Data entries:
BEGIN

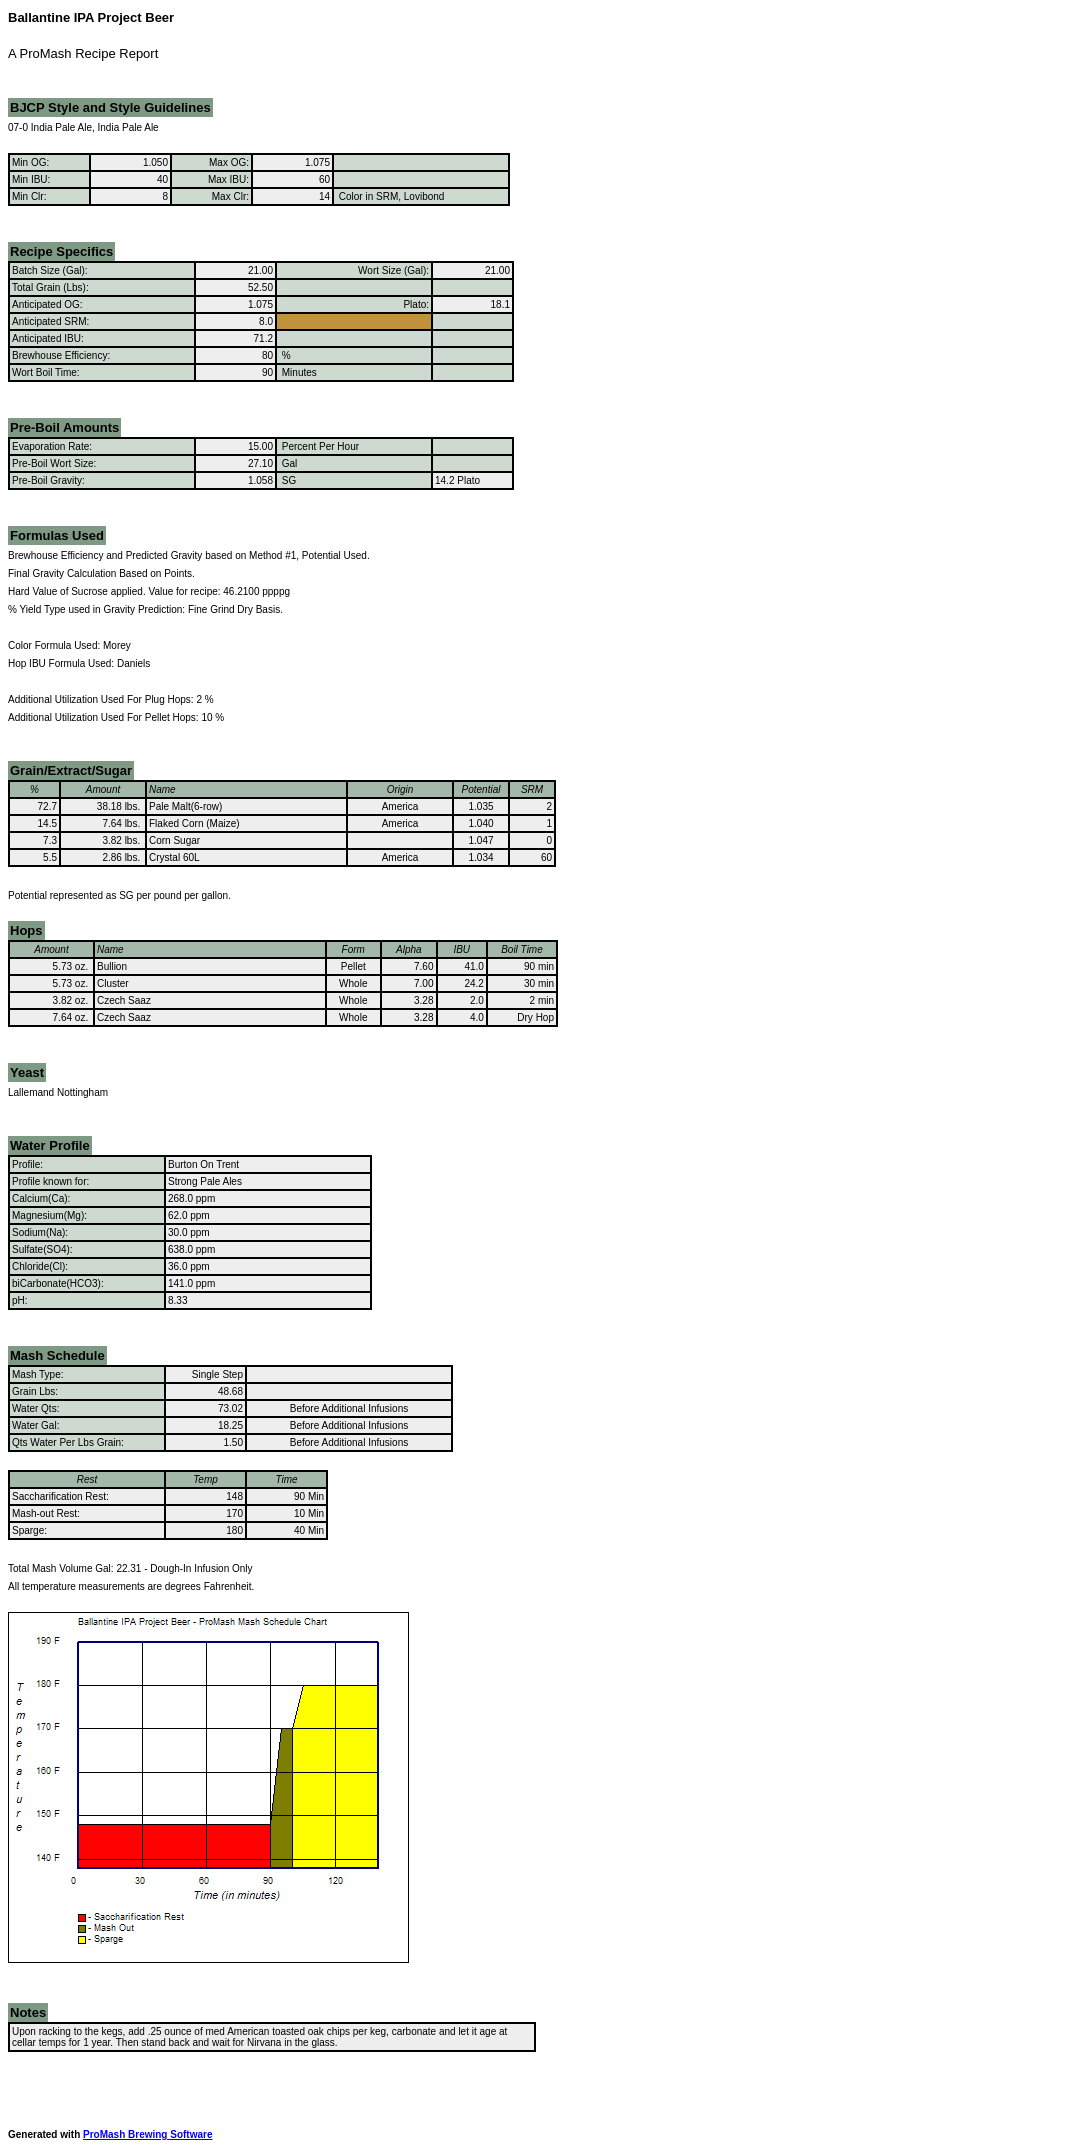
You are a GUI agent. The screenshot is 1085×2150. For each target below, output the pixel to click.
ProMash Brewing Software (147, 2134)
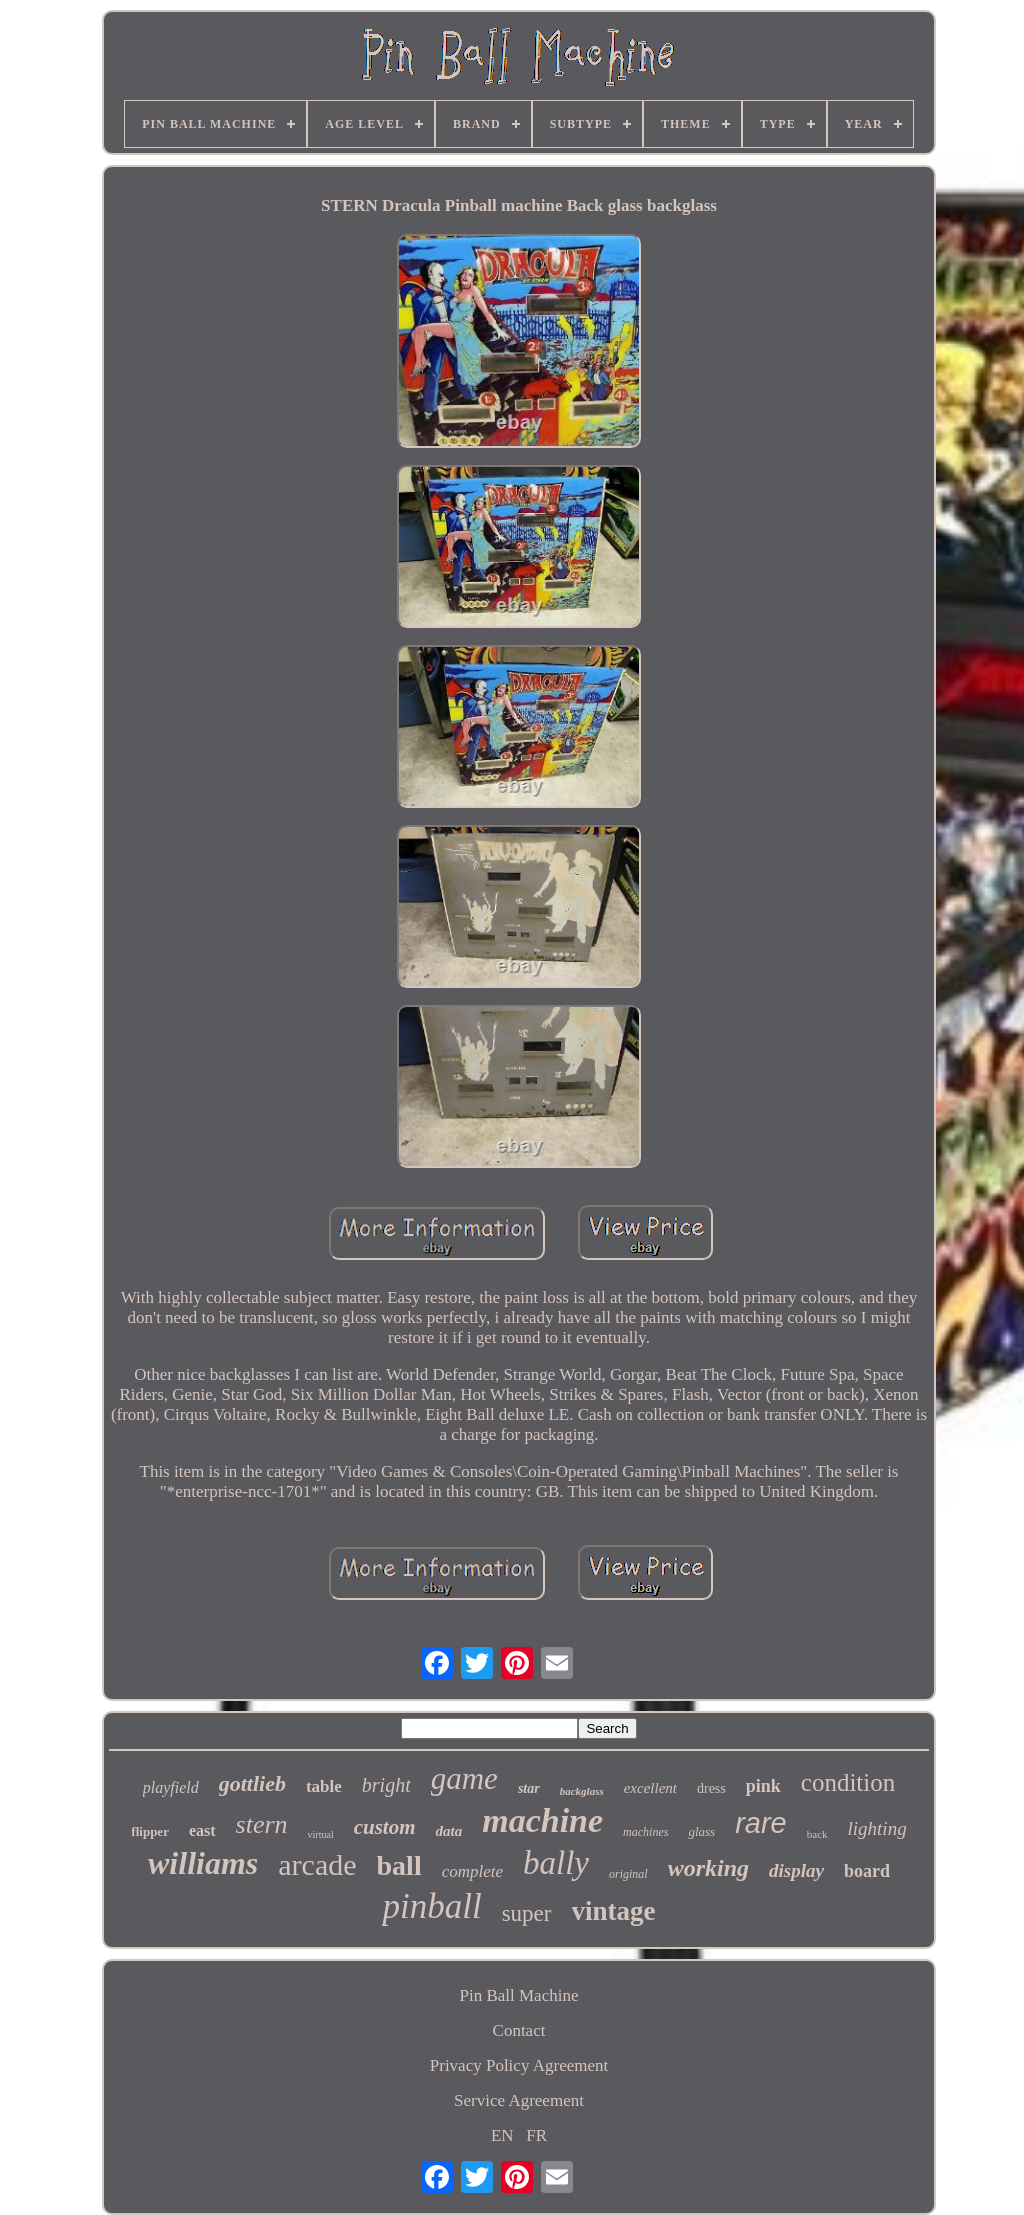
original (628, 1874)
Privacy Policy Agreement (519, 2065)
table (324, 1786)
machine (542, 1820)
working (708, 1868)
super (527, 1913)
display (796, 1870)
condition (848, 1782)
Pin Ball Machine (519, 1995)
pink (763, 1786)
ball (399, 1865)
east (202, 1830)
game (464, 1778)
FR (536, 2135)
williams (203, 1863)
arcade (317, 1864)
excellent (650, 1788)
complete (472, 1871)
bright (386, 1785)
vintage (614, 1911)
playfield (171, 1787)
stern (262, 1824)
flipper (150, 1831)
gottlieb (252, 1783)
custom (385, 1827)
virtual (321, 1834)
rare (761, 1823)
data (449, 1831)
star (529, 1788)
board (867, 1871)
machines (645, 1832)
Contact (519, 2030)
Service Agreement (519, 2100)
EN (502, 2135)
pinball (431, 1906)
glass (701, 1831)
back (817, 1834)
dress (711, 1788)
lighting (877, 1828)
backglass (582, 1791)
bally (556, 1863)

END

** REQUIRED ACTION **
Scan the lines above for "machine (542, 1820)" and for "gottlieb (252, 1783)". Repeat exactly the line holding each of them and every line in between.

** ANSWER BOX **
machine (542, 1820)
working (708, 1868)
super (527, 1913)
display (796, 1870)
condition (848, 1782)
Pin Ball Machine (519, 1995)
pink (763, 1786)
ball (399, 1865)
east (202, 1830)
game (464, 1778)
FR (536, 2135)
williams (203, 1863)
arcade (317, 1864)
excellent (650, 1788)
complete (472, 1871)
bright (386, 1785)
vintage (614, 1911)
playfield (171, 1787)
stern (262, 1824)
flipper (150, 1831)
gottlieb (252, 1783)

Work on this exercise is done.